The '07 MINI Cooper'S has a 4 cylinder 1.6 liter direct-injected twin-turbocharged engine - and since most fuel in the US now contains 10% ethanol, I'd say the "experimental" technology these guys are pushing is already out there in at least one production car

As the article notes, direct injection has been around for a while (since the '50s). Turbochargers are older than that. The idea here uses direct injection in a novel way.

. . . just about all modern cars have an anti-knock sensor that can richen the mixture if it detects signs of knocking - but with high octane gasoline - it only very rarely has to actually do that - so the "problem" of knocking isn't really there.

The problem isn't stopping current engines from knocking. The problem is to increase compression ratios or boost of an engine without introducing knocking. Increasing the amount of gas in the mixture only makes your fuel efficiency worse.

The key to this new idea is that the ethanol is injected separately from the regular gas (specifically, during the compression phase). Naturally, you'll need a separate tank of ethanol, which the article claims would need to be replenished about as often as a oil change.

As we know from thermodynamics, matter going through a phase change from liquid to vapor will suck away a lot energy. Ethanol has the nice quality that it will go through a phase change at a lower temperature compared to water.

Thermodynamics also tells us that as pressure increases, so does temperature. In a normal engine, the piston will compress the fuel/air mixture, thus increasing the temperature of the mixture. If the temperature gets too high, the mixture will ignite on its own. This is more likely if your engine has too high of a compression ratio or you're using some kind of boost system (turbo or superchargers). This is why cars with turbos often have intercoolers.

What they're doing here is increasing the compression ratio and/or adding a turbo. You can choose to slap on an intercooler if you wish. As the piston goes through the compression stroke, the fuel/air mixture gets hotter as before, but then some ethanol is injected, which vaporizes, thus cooling the mixture. The mixture is then ignited by a spark plug normally. Brilliant.

Preignition is NOT knock

[Alizarin+Erythrosin]

Preignition is when the fuel/air charge ignites at the point of lowest compression, and then the engine has to compress this hot, expanded gas. This is how holes get burned in pistons. Knock is detonation, where the fuel/air charge does not burn in a controlled flame front, i.e. it suddenly detonates. It requires that timing advance be backed down a bit.

Yes, THAT Cobasys

[Engineer-Poet]

You are quoting Cobasys' press about itself. This is not unlike citing the "Live green, go yellow" campaign as "proof" that GM's products are all ecologically beneficial, or "Carbon dioxide, we call it life" as proof that Exxon-Mobil is likewise.
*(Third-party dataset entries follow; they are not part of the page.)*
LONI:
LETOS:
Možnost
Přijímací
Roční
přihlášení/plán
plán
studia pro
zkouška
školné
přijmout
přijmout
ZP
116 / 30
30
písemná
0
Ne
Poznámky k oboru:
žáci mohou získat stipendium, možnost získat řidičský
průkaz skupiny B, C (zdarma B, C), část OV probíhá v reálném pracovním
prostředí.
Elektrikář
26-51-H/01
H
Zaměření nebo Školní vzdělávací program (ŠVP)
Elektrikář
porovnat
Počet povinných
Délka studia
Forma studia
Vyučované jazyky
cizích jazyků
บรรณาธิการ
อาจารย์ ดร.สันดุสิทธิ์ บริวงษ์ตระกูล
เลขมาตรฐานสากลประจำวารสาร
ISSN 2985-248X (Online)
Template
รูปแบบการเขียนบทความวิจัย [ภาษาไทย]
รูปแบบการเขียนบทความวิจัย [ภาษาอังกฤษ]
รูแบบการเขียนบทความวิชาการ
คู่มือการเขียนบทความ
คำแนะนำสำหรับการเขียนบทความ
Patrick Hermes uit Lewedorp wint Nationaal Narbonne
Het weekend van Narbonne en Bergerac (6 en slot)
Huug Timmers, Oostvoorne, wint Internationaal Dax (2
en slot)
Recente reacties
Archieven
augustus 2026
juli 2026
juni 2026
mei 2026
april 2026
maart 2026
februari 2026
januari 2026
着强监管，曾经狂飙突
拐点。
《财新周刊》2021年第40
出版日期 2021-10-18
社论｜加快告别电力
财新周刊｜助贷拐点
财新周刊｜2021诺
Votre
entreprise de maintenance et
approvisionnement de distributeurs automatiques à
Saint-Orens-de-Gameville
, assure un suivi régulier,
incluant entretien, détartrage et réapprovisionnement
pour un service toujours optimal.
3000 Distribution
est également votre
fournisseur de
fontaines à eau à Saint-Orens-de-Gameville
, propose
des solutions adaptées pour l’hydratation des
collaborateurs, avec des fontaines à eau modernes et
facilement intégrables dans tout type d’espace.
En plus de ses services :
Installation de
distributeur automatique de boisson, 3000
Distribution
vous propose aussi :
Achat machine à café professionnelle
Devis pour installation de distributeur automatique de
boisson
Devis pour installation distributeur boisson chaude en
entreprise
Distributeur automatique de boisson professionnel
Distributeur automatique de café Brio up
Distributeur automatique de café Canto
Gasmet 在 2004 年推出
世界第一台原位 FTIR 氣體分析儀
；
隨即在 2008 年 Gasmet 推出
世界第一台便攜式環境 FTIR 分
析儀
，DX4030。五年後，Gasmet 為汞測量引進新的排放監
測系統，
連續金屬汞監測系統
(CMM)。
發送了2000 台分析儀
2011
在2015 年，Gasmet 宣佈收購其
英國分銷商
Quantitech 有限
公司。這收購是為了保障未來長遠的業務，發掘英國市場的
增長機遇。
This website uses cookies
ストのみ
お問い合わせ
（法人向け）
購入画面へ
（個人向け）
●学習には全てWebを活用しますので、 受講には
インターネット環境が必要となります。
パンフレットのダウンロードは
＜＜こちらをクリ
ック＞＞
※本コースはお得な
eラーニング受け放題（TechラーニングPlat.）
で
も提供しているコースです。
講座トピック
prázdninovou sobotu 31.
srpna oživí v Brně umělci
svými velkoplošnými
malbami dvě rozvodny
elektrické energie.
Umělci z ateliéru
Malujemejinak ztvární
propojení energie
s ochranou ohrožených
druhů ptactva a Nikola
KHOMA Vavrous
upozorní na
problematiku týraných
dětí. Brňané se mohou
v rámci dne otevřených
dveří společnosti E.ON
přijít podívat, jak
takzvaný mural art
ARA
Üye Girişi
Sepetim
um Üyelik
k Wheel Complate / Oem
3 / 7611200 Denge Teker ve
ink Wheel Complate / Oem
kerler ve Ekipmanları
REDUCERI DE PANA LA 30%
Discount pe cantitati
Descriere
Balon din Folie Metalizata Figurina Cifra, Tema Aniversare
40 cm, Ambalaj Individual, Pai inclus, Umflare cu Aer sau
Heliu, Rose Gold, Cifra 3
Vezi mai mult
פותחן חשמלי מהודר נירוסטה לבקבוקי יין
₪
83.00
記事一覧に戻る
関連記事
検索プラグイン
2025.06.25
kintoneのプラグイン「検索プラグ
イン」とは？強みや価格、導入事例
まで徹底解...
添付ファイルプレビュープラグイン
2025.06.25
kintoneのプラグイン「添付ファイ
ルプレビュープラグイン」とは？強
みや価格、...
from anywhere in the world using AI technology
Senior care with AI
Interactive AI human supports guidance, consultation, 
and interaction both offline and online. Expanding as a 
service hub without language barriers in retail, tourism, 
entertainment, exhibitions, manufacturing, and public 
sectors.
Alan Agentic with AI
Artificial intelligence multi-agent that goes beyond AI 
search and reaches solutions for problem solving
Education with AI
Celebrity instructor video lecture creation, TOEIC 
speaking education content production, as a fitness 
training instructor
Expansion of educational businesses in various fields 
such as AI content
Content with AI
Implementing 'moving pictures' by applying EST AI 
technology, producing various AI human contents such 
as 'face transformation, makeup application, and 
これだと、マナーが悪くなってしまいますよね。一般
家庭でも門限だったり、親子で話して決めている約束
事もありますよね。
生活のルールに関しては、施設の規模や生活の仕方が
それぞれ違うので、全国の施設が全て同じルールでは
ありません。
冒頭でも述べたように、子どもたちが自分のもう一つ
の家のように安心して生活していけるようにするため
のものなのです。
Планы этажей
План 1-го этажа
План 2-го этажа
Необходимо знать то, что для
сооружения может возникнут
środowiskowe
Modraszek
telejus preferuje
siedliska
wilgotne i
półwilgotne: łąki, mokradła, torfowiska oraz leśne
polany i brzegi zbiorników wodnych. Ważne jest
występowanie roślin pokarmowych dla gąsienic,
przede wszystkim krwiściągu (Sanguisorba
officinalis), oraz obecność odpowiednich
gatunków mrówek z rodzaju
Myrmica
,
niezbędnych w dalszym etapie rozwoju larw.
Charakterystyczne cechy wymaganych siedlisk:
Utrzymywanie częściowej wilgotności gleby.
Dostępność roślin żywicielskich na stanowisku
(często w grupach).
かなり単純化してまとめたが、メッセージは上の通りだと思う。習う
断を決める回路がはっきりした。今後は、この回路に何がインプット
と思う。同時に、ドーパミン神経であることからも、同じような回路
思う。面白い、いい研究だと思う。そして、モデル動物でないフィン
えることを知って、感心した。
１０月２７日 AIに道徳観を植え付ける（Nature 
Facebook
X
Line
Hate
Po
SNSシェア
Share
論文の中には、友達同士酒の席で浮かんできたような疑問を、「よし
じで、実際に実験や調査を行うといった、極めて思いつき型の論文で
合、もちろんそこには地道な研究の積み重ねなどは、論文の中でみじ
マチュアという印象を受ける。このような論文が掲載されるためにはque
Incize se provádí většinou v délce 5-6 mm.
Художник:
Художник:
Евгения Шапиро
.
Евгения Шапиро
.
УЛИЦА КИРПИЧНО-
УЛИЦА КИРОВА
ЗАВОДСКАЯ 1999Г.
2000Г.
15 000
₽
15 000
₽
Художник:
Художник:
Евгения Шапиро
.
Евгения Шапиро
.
Other people have different things to say about Cobasys:

Boschert describes many obstacles hindering widespread production of PHEVs, but none are more important to her than the difficulties that EV developers encounter when they try to obtain large-format nickel metal hydride (NiMH) batteries.

And this, which killed the electric RAV4:

Chevron then put the battery rights under control of a Joint Venture, "COBASYS," and decided to fund a lawsuit against large-format (electric car battery) competitors such as Toyota-Panasonic.
Chevron's lawsuit led to a settlement agreement with PEVE (and Sanyo, etc.) whereby Toyota paid $30M to Chevron, Toyota was granted the rights to use "small-format" batteries on the Prius, and Toyota agreed not to build "large-format" versions of its batteries (needed for plug-in cars) for export to the U.S. until 2014.

There's plenty more, just perform the search suggested at the first link.

It appears likely that the advances in Li-ion and carbon-backed lead-acid will make it far more difficult to keep the next round of batteries out of vehicles. Regardless, the delay in availability of mass-market PHEV's and EV's has meant many billions or tens of billions of dollars in additional revenue for the oil companies and oil exporting nations. (The current administration shares responsibility for e.g. terminating the Partnership for a New Generation of Vehicles, which would have delivered 80-MPG sedans about.... now.)

The take-home lesson? Don't believe everything you read.